W. Paul Ganley is best known as publisher of Weirdbook. “The Fire-Born” is a portal fantasy with Hank Weston leaving our world and entering the world of Shanadu. Adventures and swashbuckling ensue. There are some trippy-dippy scenes with an underwater city in a lake.
“The Black Tower” has two interesting people. Brian McNaughton wrote The Throne of Bones in the 1990, which is one of the best Clark Ashton Smith type fantasies I have ever read. Robert E. Briney is probably best known for non-fiction. He produced bibliographies of early science fiction, articles for Amra, published The Rohmer Review, and wrote entries for Twentieth Century Western Writers.
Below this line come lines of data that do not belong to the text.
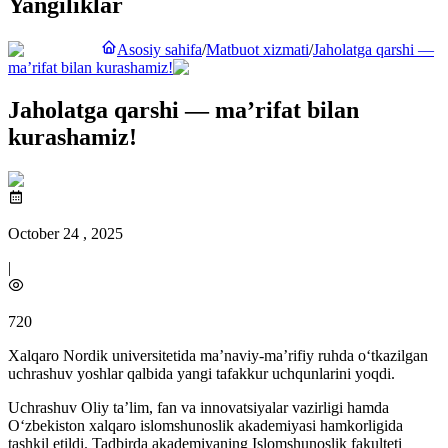
Yangiliklar
Asosiy sahifa
/
Matbuot xizmati
/
Jaholatga qarshi —
ma’rifat bilan kurashamiz!
Jaholatga qarshi — ma’rifat bilan
kurashamiz!
October 24 , 2025
|
720
Xalqaro Nordik universitetida ma’naviy-ma’rifiy ruhda o‘tkazilgan
uchrashuv yoshlar qalbida yangi tafakkur uchqunlarini yoqdi.
Uchrashuv Oliy ta’lim, fan va innovatsiyalar vazirligi hamda
O‘zbekiston xalqaro islomshunoslik akademiyasi hamkorligida
tashkil etildi. Tadbirda akademiyaning Islomshunoslik fakulteti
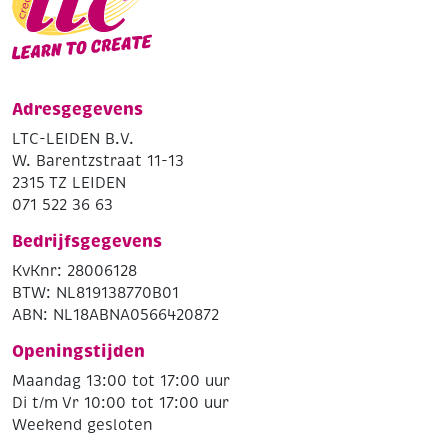
Adresgegevens
LTC-LEIDEN B.V.
W. Barentzstraat 11-13
2315 TZ LEIDEN
071 522 36 63
Bedrijfsgegevens
KvKnr: 28006128
BTW: NL819138770B01
ABN: NL18ABNA0566420872
Openingstijden
Maandag 13:00 tot 17:00 uur
Di t/m Vr 10:00 tot 17:00 uur
Weekend gesloten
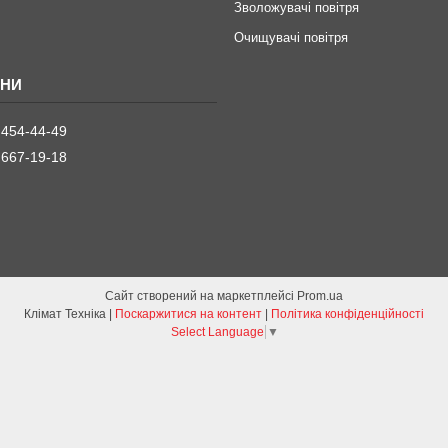
Зволожувачі повітря
Очищувачі повітря
 454-44-49
 667-19-18
Сайт створений на маркетплейсі
Prom.ua
Клімат Техніка |
Поскаржитися на контент
|
Політика конфіденційності
Select Language
▼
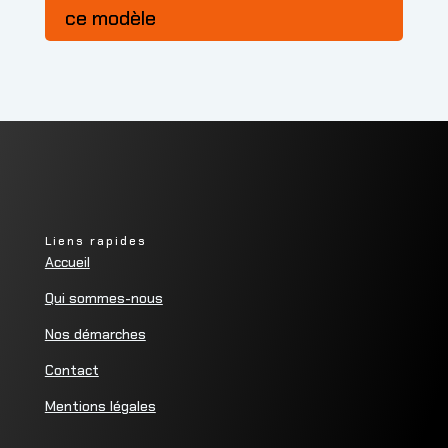
ce modèle
Liens rapides
Accueil
Qui sommes-nous
Nos démarches
Contact
Mentions légales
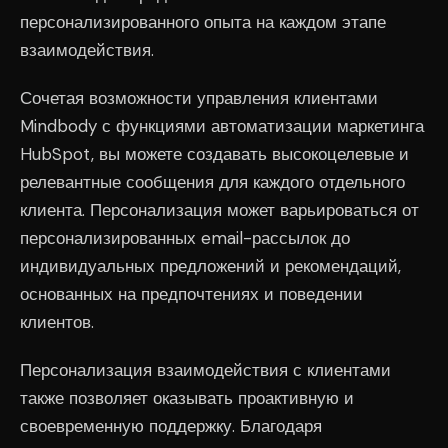
персонализированного опыта на каждом этапе
взаимодействия.
Сочетая возможности управления клиентами
Mindbody с функциями автоматизации маркетинга
HubSpot, вы можете создавать высокоцелевые и
релевантные сообщения для каждого отдельного
клиента. Персонализация может варьироваться от
персонализированных email-рассылок до
индивидуальных предложений и рекомендаций,
основанных на предпочтениях и поведении
клиентов.
Персонализация взаимодействия с клиентами
также позволяет оказывать проактивную и
своевременную поддержку. Благодаря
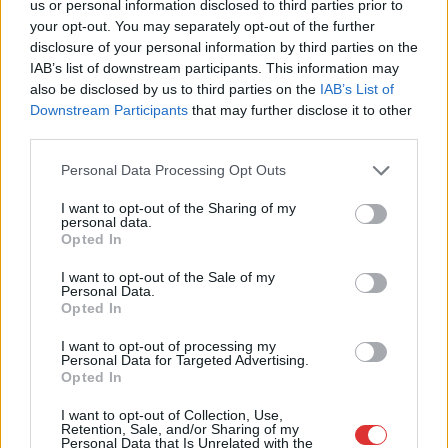
Csődbe ment a tószegi Accell Hunland, a hazai
us or personal information disclosed to third parties prior to
kerékpárgyártás meghatározó szereplője
your opt-out. You may separately opt-out of the further
disclosure of your personal information by third parties on the
Leállt a termelés a tószegi üzemben, miközben a holland
IAB’s list of downstream participants. This information may
anyavállalat fizetési haladékot kért. Az európai
also be disclosed by us to third parties on the
IAB’s List of
kerékpáripar...
Downstream Participants
that may further disclose it to other
JNSZ megyei hírek
third parties.
Please note that this website/app uses one or more Google
Personal Data Processing Opt Outs
services and may gather and store information including but
not limited to your visit or usage behaviour. You may click to
I want to opt-out of the Sharing of my
personal data.
grant or deny consent to Google and its third-party tags to
Opted In
use your data for below specified purposes in below Google
consent section.
I want to opt-out of the Sale of my
Personal Data.
Opted In
I want to opt-out of processing my
Personal Data for Targeted Advertising.
Opted In
I want to opt-out of Collection, Use,
Retention, Sale, and/or Sharing of my
Personal Data that Is Unrelated with the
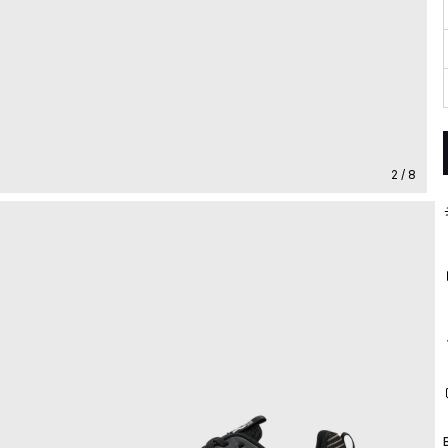
2 / 8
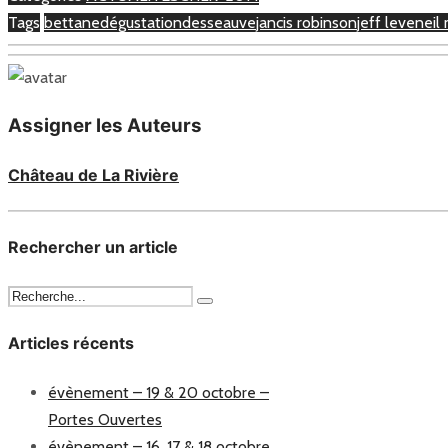
Tags
bettane
dégustation
desseauve
jancis robinson
jeff leve
neil
Assigner les Auteurs
Château de La Rivière
Rechercher un article
Articles récents
évènement – 19 & 20 octobre –
Portes Ouvertes
évènement – 16, 17 & 18 octobre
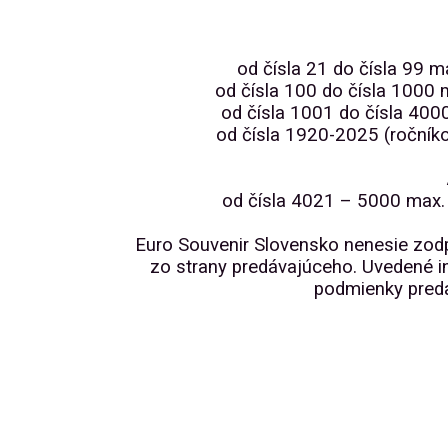
od čísla 21 do čísla 99 
od čísla 100 do čísla 1000
od čísla 1001 do čísla 40
od čísla 1920-2025 (roční
od čísla 4021 – 5000 max.
Euro Souvenir Slovensko nenesie zo
zo strany predávajúceho. Uvedené in
podmienky preda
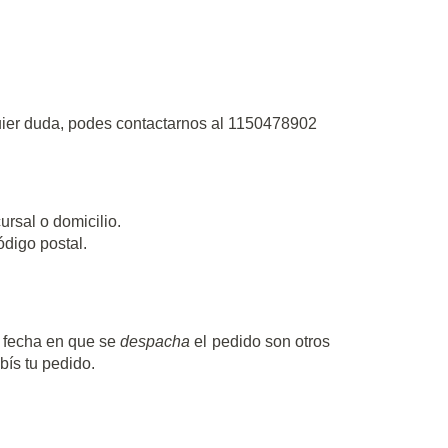
quier duda, podes contactarnos al 1150478902
ursal o domicilio.
ódigo postal.
a fecha en que se
despacha
el pedido son otros
bís tu pedido.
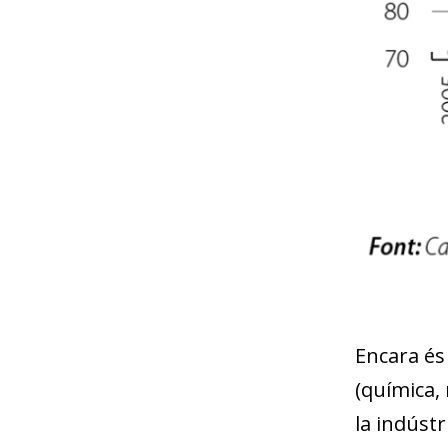
Encara és
(química,
la indústr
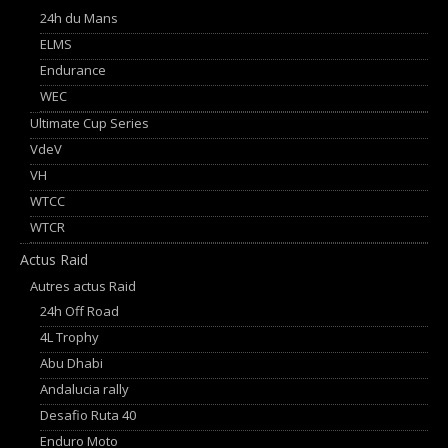
24h du Mans
ELMS
Endurance
WEC
Ultimate Cup Series
VdeV
VH
WTCC
WTCR
Actus Raid
Autres actus Raid
24h Off Road
4L Trophy
Abu Dhabi
Andalucia rally
Desafio Ruta 40
Enduro Moto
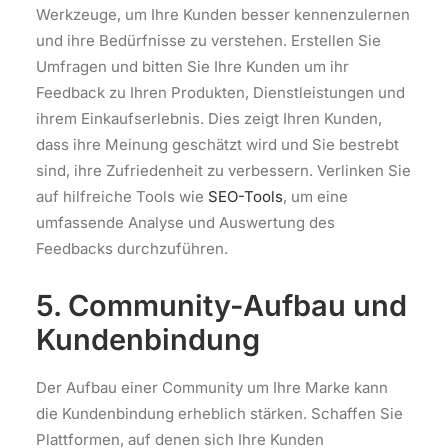
Werkzeuge, um Ihre Kunden besser kennenzulernen
und ihre Bedürfnisse zu verstehen. Erstellen Sie
Umfragen und bitten Sie Ihre Kunden um ihr
Feedback zu Ihren Produkten, Dienstleistungen und
ihrem Einkaufserlebnis. Dies zeigt Ihren Kunden,
dass ihre Meinung geschätzt wird und Sie bestrebt
sind, ihre Zufriedenheit zu verbessern. Verlinken Sie
auf hilfreiche Tools wie
SEO-Tools
, um eine
umfassende Analyse und Auswertung des
Feedbacks durchzuführen.
5. Community-Aufbau und
Kundenbindung
Der Aufbau einer Community um Ihre Marke kann
die Kundenbindung erheblich stärken. Schaffen Sie
Plattformen, auf denen sich Ihre Kunden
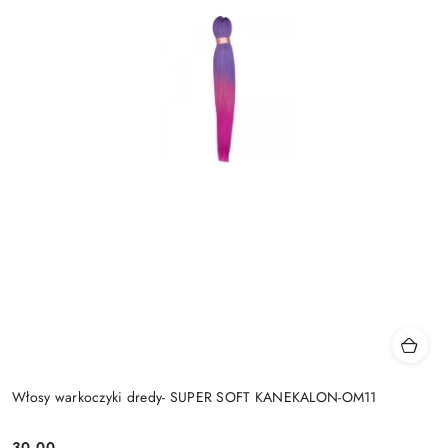
Włosy warkoczyki dredy- SUPER SOFT KANEKALON-OM11
30.00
“The Black Tower” has a noble barbarian warrior fighting against an expanding empire, evil priests of a dark god who like human sacrifice, and a maiden to be rescued. This is a 26,000 words novella that hits all the right buttons. With some changes this could have run in a pulp magazine like Two Complete Science-Adventure Books at the time. The ending is very Brian McNaughton.
I have recommended some fiction for Renegade Swords and even scanned some items. Unfortunately, one deceased author’s agent does not respond to inquiries. We can’t even find who owns the rights to another writer who started in the pulp magazines. Publishing can be filled with aggravations. Hoist a favorite beverage to DMR Books for the labor of putting together these tomes of obscure sword & sorcery. Order Renegade Swords III for some summer reading.